Updated June 18, 2019 - 10:02 pm
Just two years after Nevada reinstated net metering, the state is breaking into the top rankings for solar installation in the U.S.
A recent report from Wood Mackenzie and the Solar Energy Industries Association found Nevada installed the third-highest amount of solar in the first quarter of 2019, behind only Florida and California.
“People are starting to understand solar is a truer, tested method of energy,” said Guy Snow, president of Solar NV, a local chapter of the American Solar Energy Society nonprofit solar advocacy group.
But the report also predicts Nevada’s growth will dwindle in about four years as the amount of net metering credit continues to decline, bringing down ratepayers’ financial incentive to install solar with it.
The report found Nevada installed 293 megawatts of solar in the first quarter of 2019 alone. Last year, the state installed 550 megawatts. The amount is derived from utility and residential and nonresidential rooftop installation.
The local solar industry’s standing today is vastly different than just three years ago.
At the end of 2015, the Nevada Public Utilities Commission voted in favor of a new tariff structure that reduced net metering rates — the rates NV Energy pays to buy back excess energy generated by those with rooftop solar.
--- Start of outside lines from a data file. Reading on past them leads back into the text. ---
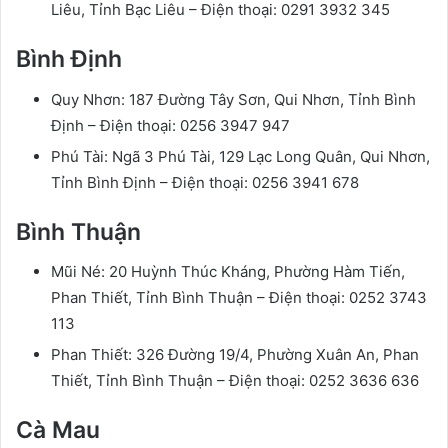
Liêu, Tỉnh Bạc Liêu – Điện thoại: 0291 3932 345
Bình Định
Quy Nhơn: 187 Đường Tây Sơn, Qui Nhơn, Tỉnh Bình
Định – Điện thoại: 0256 3947 947
Phú Tài: Ngã 3 Phú Tài, 129 Lạc Long Quân, Qui Nhơn,
Tỉnh Bình Định – Điện thoại: 0256 3941 678
Bình Thuận
Mũi Né: 20 Huỳnh Thúc Kháng, Phường Hàm Tiến,
Phan Thiết, Tỉnh Bình Thuận – Điện thoại: 0252 3743
113
Phan Thiết: 326 Đường 19/4, Phường Xuân An, Phan
Thiết, Tỉnh Bình Thuận – Điện thoại: 0252 3636 636
Cà Mau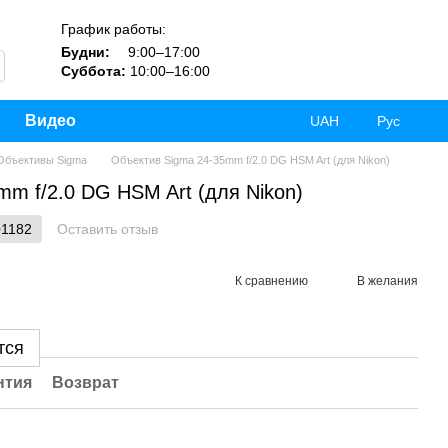
График работы:
Будни:
9:00–17:00
Суббота:
10:00–16:00
Видео
UAH
Рус
Объективы Sigma
Объектив Sigma 24-35mm f/2.0 DG HSM Art (для Nikon)
m f/2.0 DG HSM Art (для Nikon)
01182
Оставить отзыв
К сравнению
В желания
тся
нтия
Возврат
After the decision, the state lost about 400 solar jobs, according to The Solar Foundation. It lost another 1,800 between 2016 and 2017. After then-Gov. Brian Sandoval signed a bill that restored the state’s net metering in 2017, the industry began to rebound.
“It’s good news for the state because local installations mean local jobs,” said Sean Gallagher, vice president of state affairs for the SEIA.
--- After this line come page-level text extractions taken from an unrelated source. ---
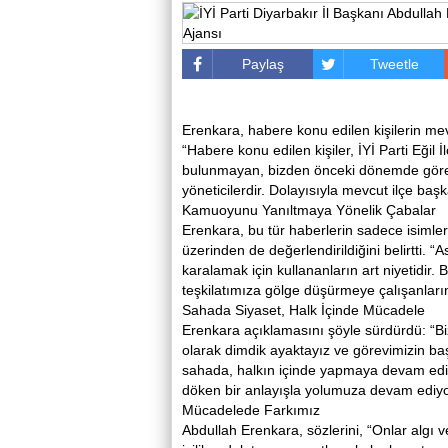
Paylaş
Tweetle
Erenkara, habere konu edilen kişilerin me
“Habere konu edilen kişiler, İYİ Parti Eğil 
bulunmayan, bizden önceki dönemde görev y
yöneticilerdir. Dolayısıyla mevcut ilçe baş
Kamuoyunu Yanıltmaya Yönelik Çabalar
Erenkara, bu tür haberlerin sadece isimle
üzerinden de değerlendirildiğini belirtti. 
karalamak için kullananların art niyetidir.
teşkilatımıza gölge düşürmeye çalışanların
Sahada Siyaset, Halk İçinde Mücadele
Erenkara açıklamasını şöyle sürdürdü: “Bi
olarak dimdik ayaktayız ve görevimizin ba
sahada, halkın içinde yapmaya devam ediy
döken bir anlayışla yolumuza devam ediyo
Mücadelede Farkımız
Abdullah Erenkara, sözlerini, “Onlar algı ve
Andrea Vigil, chief operating officer of local solar installation company Allegiant Electric, has seen that local job growth within her own company.
She started the company in 2017 with her husband. Since then, the company has hired 11 employees to keep up with demand, Vigil said.
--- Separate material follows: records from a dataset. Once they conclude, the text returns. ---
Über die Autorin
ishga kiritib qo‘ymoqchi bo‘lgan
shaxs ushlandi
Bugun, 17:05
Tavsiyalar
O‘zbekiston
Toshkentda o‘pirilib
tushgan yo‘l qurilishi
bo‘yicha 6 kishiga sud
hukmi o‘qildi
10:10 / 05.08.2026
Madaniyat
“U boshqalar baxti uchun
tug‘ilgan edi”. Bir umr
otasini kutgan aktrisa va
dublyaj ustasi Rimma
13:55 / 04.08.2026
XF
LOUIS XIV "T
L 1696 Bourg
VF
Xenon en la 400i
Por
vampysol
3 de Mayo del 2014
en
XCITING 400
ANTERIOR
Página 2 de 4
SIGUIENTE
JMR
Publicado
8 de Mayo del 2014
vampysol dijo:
The business got another boost after last year’s general election, Vigil said, when voters passed Question 6. It was the first step in establishing a renewable portfolio standard that would require the state to acquire half its electricity from renewable resources by 2030.
“I think people are confident in the (solar) industry,” Vigil said. “You’re seeing a lot more customers calling and wanting to add additional panels.”
Vigil expects the growth to continue as more construction projects and developments pop up across the valley.
“It’s really an exciting time,” she said.
But the explosive growth might come to an end soon, the report cautioned.
Net metering tiers
NV Energy operates its net metering structure with a tiered system set to decrease solar reimbursements over time.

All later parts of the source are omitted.